C’est en cela que con­siste l’œu­vre et le but de l’A.I.T.

Mais une autre con­sid­éra­tion non moins impor­tante a dic­té à l’A.I.T. le rôle qu’elle doit jouer. en France : c’est celle de l’émi­gra­tion. L’Es­pagne et l’I­tal­ie, étouf­fées sous le joug d’une dic­tature féroce, ont vu leurs organ­i­sa­tions ouvrières détru­ites par la poigne de fer de Pri­mo de Rivera et de Mus­soli­ni. Les mem­bres de ces organ­i­sa­tions durent fuir leurs pays respec­tifs et trou­ver ici un refuge pro­vi­soire. Les syn­di­cal­istes espag­nols et ital­iens, mem­bres de la Con­fédéra­tion Nationale du Tra­vail d’Es­pagne et de l’U­nion Syn­di­cale Ital­i­enne se trou­vent en exil, non seule­ment sans lien entre eux, mais aus­si sans lien avec les organ­i­sa­tions ouvrières du pays où ils se trou­vent. Ceci se rap­porte aus­si, bien qu’en un degré moin­dre, aux émi­grés polon­ais, russ­es et autres. Un tel état de choses ne fai­sait qu’ap­pro­fondir la démoral­i­sa­tion dans les rangs de notre mou­ve­ment. Il était, certes, du devoir de l’A.I.T., à laque­lle adhérent et la C.N.T. d’Es­pagne et l’U.S. Ital­i­enne, de faire son pos­si­ble pour ne pas laiss­er s’é­parpiller les forces émi­grées, pour ren­forcer, avec elles, le mou­ve­ment autonome de France et pour leur don­ner la pos­si­bil­ité de pou­voir, quand son­nera la libéra­tion de leur pays, rebâtir chez eux leur mou­ve­ment révo­lu­tion­naire d’émancipation.

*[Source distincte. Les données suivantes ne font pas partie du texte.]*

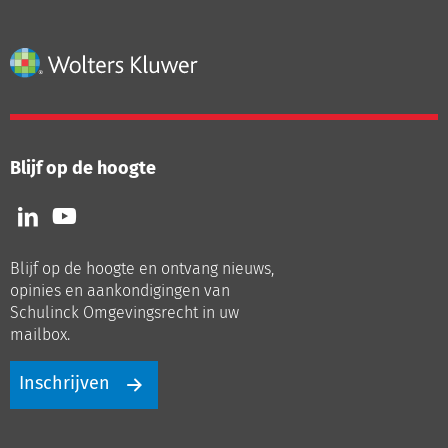
Blijf op de hoogte
Volg
Volg
ons
ons
op
op
Blijf op de hoogte en ontvang nieuws,
LinkedIn
Youtube
opinies en aankondigingen van
Schulinck Omgevingsrecht in uw
mailbox.
Inschrijven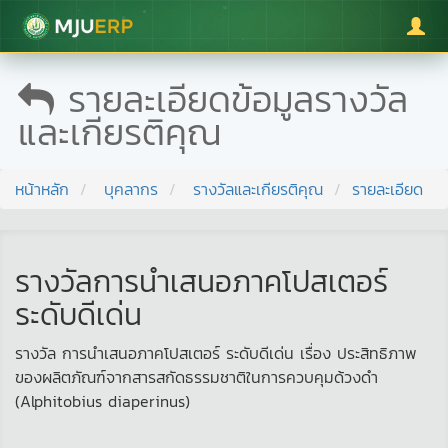
มหาวิทยาลัยแม่โจ้
รายละเอียดข้อมูลรางวัล
และเกียรติคุณ
หน้าหลัก
บุคลากร
รางวัลและเกียรติคุณ
รายละเอียด
รางวัลการนำเสนอภาคโปสเตอร์
ระดับดีเด่น
รางวัล การนำเสนอภาคโปสเตอร์ ระดับดีเด่น เรื่อง ประสิทธิภาพ
ของผลิตภัณฑ์จากสารสกัดธรรมชาติในการควบคุมด้วงดำ
(Alphitobius diaperinus)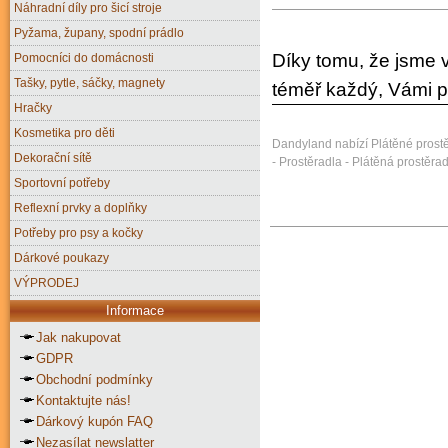
Náhradní díly pro šicí stroje
Pyžama, župany, spodní prádlo
Díky tomu, že jsme v
Pomocníci do domácnosti
Tašky, pytle, sáčky, magnety
téměř každý, Vámi 
Hračky
Kosmetika pro děti
Dandyland nabízí Plátěné prostě
Dekorační sítě
- Prostěradla - Plátěná prostěra
Sportovní potřeby
Reflexní prvky a doplňky
Potřeby pro psy a kočky
Dárkové poukazy
VÝPRODEJ
Informace
Jak nakupovat
GDPR
Obchodní podmínky
Kontaktujte nás!
Dárkový kupón FAQ
Nezasílat newslatter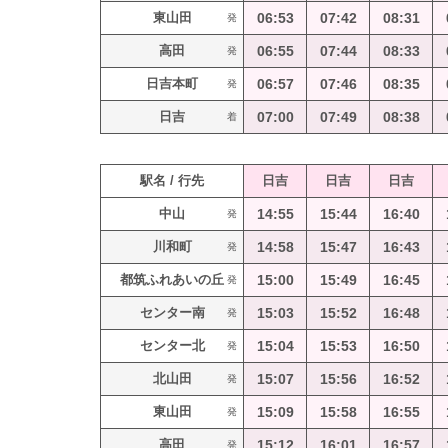
東山田
06:53
07:42
08:31
発
高田
06:55
07:44
08:33
発
日吉本町
06:57
07:46
08:35
発
日吉
07:00
07:49
08:38
着
駅名 / 行先
日吉
日吉
日吉
中山
14:55
15:44
16:40
発
川和町
14:58
15:47
16:43
発
都筑ふれあいの丘
15:00
15:49
16:45
発
センター南
15:03
15:52
16:48
発
センター北
15:04
15:53
16:50
発
北山田
15:07
15:56
16:52
発
東山田
15:09
15:58
16:55
発
高田
15:12
16:01
16:57
発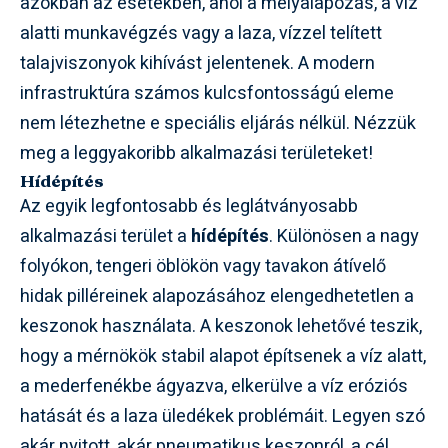
azokban az esetekben, ahol a mélyalapozás, a víz
alatti munkavégzés vagy a laza, vízzel telített
talajviszonyok kihívást jelentenek. A modern
infrastruktúra számos kulcsfontosságú eleme
nem létezhetne e speciális eljárás nélkül. Nézzük
meg a leggyakoribb alkalmazási területeket!
Hídépítés
Az egyik legfontosabb és leglátványosabb
alkalmazási terület a
hídépítés
. Különösen a nagy
folyókon, tengeri öblökön vagy tavakon átívelő
hidak pilléreinek alapozásához elengedhetetlen a
keszonok használata. A keszonok lehetővé teszik,
hogy a mérnökök stabil alapot építsenek a víz alatt,
a mederfenékbe ágyazva, elkerülve a víz eróziós
hatását és a laza üledékek problémáit. Legyen szó
akár nyitott, akár pneumatikus keszonról, a cél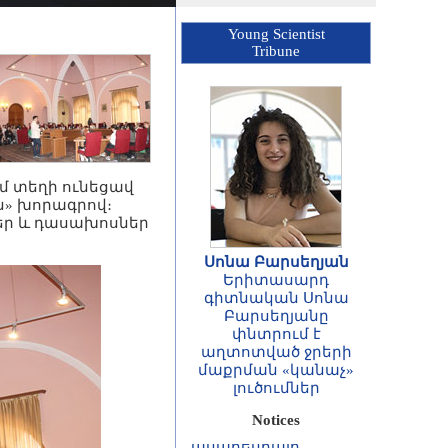
Young Scientist
Tribune
ւմ տեղի ունեցավ
ւն» խորագրով։
եր և դասախոսներ
Սոնա Բարսեղյան
Երիտասարդ
գիտնական Սոնա
ՀԱՅՏԱՐԱՐՈՒԹՅՈՒՆ
Բարսեղյանը
Հայաստանի
փնտրում է
Հանրապետության
աղտոտված ջրերի
գիտությունների
մաքրման «կանաչ»
ազգային
լուծումներ
ակադեմիայի
ասոցացված
Notices
անդամների և
արտասահմանյան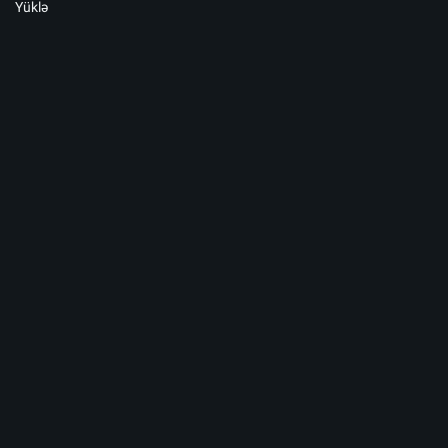
Yüklə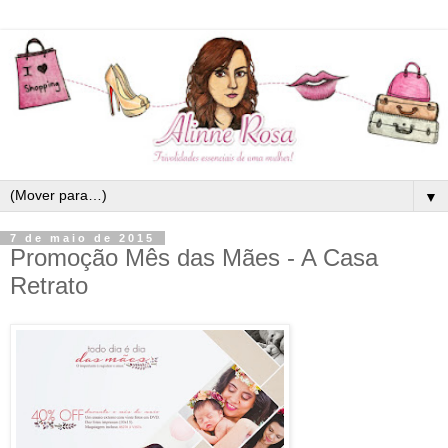
▼
7 de maio de 2015
Promoção Mês das Mães - A Casa
Retrato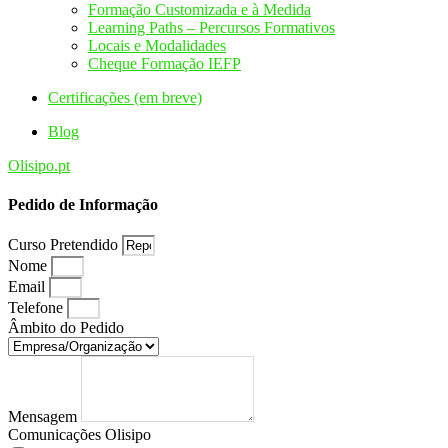
Formação Customizada e à Medida
Learning Paths – Percursos Formativos
Locais e Modalidades
Cheque Formação IEFP
Certificações (em breve)
Blog
Olisipo.pt
Pedido de Informação
Curso Pretendido
Nome
Email
Telefone
Âmbito do Pedido
Mensagem
Comunicações Olisipo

Dans cette œuvre, l’A.I.T. espère ren­con­tr­er la sym­pa­thie et l’ap­pui pra­tique des syn­di­cal­istes révo­lu­tion­naires de France. De son côté, elle aidera, par tous les moyens dont elle pour­ra dis­pos­er, à l’œu­vre de regroupe­ment et de recon­struc­tion de notre mou­ve­ment en France sur une base solide et durable.